Figure 1: Suggested timeline for preparing a gRNA library. CORALINA offers a simple and cost-efficient strategy for the generation of comprehensive gRNA libraries from a plethora of different DNA sources from any organism. The protocol at hand can be brought to completion during one working week. Linker generation can be performed in parallel with DNA end-repair. Preparation of electrocompetent bacteria takes two days and includes an overnight growth step and should therefore be started before assembly reactions are set up. Please click here to view a larger version of this figure.
Figure 2: Critical steps during the protocol. (A) Controlled digestion of BAC DNA enables generation of fragments of different sizes. Shown here is the optimization of MNase digestion. Purified BAC DNA was treated with different amounts of MNase for 10 min. 10 U of MNase generate DNA fragments of the desired length (20-30 bp). (B) Size selection of fragments between 20 and 30 bp using excision from polyacrylamide gels. Purified BAC DNA was treated with 10 U of MNase for 10 min. The image was recorded following excision. (C) Quality control of gel-purified fragments. After gel-purification, 1/6th of the purified MNase fragments was loaded onto a 20% PAGE gel to check successful size selection and purification. (D) Amplification of linker sequences for assembly and restriction enzyme digestion of linkers to ensure directional cloning. 5' and 3' linkers were amplified and cut with HindIII and SacII, respectively. No-template controls (NTC) were included to control for PCR artefacts and DNA contamination. Left: analytical sample application; right: preparative sample application. Image was recorded after gel excision. (E) Successful ligation of linkers to DNA fragments can be analyzed using PCR with an increased number of PCR cycles (32) and controlled by performing no template controls with H2O (NTC) or using the NTC from the previous nick translation step as input (NTC NT)). It is important to include a no fragment control (NFC), which is an amplification from a ligation and nick translation reaction from which the MNase fragments were omitted. Only samples in which MNase fragments have been combined with linker DNA produce the expected amplicon (869 bp). Please click here to view a larger version of this figure.

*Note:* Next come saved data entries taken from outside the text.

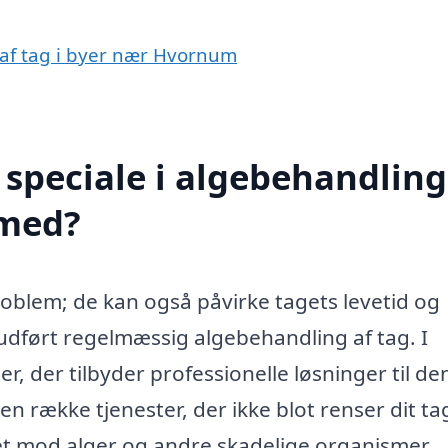
 af tag i byer nær Hvornum
speciale i algebehandling
 med?
problem; de kan også påvirke tagets levetid og
å udført regelmæssig algebehandling af tag. I
, der tilbyder professionelle løsninger til d
en række tjenester, der ikke blot renser dit ta
tet mod alger og andre skadelige organismer.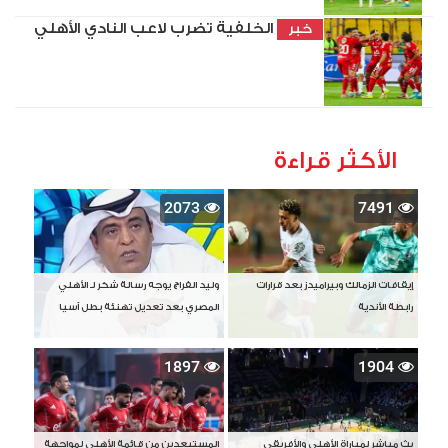
الخلفية تضرب لاعب النادي الأهلي
خبر
الأكثر قراءة
2073
7491
إيقافات الزمالك وبيراميدز بعد قرارات
وليد الفراج يوجه رسالة شكر لـ الأهلي
رابطة الأندية
المصري بعد تعديل تهنئة بطل آسيا
1897
1904
بث مباشر لمباراة الأهلي والأفريقي
المستبعدين من قائمة الأهلي لمواجهة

CORALINA can be used to generate large scale gRNA libraries by controlled nuclease digestion of target DNA and bulk cloning of resulting double stranded fragments. Statistical inference indicates that many more than 107 individual gRNA sequences have already been successfully cloned using the protocol at hand9. CORALINA can be customized in multiple ways. The choice of template DNA defines the target region and the maximal complexity of the generated library. Using this protocol, CORALINA libraries have previously been generated from human and mouse genomic DNA9. Representative results presented here depict the generation of a CORALINA library from purified BAC DNA. Further customization can be achieved by the choice of gRNA expression vector and linker sequences. We have previously tested three different pairs of linker lengths for Gibson assembly with little variations in efficiency9.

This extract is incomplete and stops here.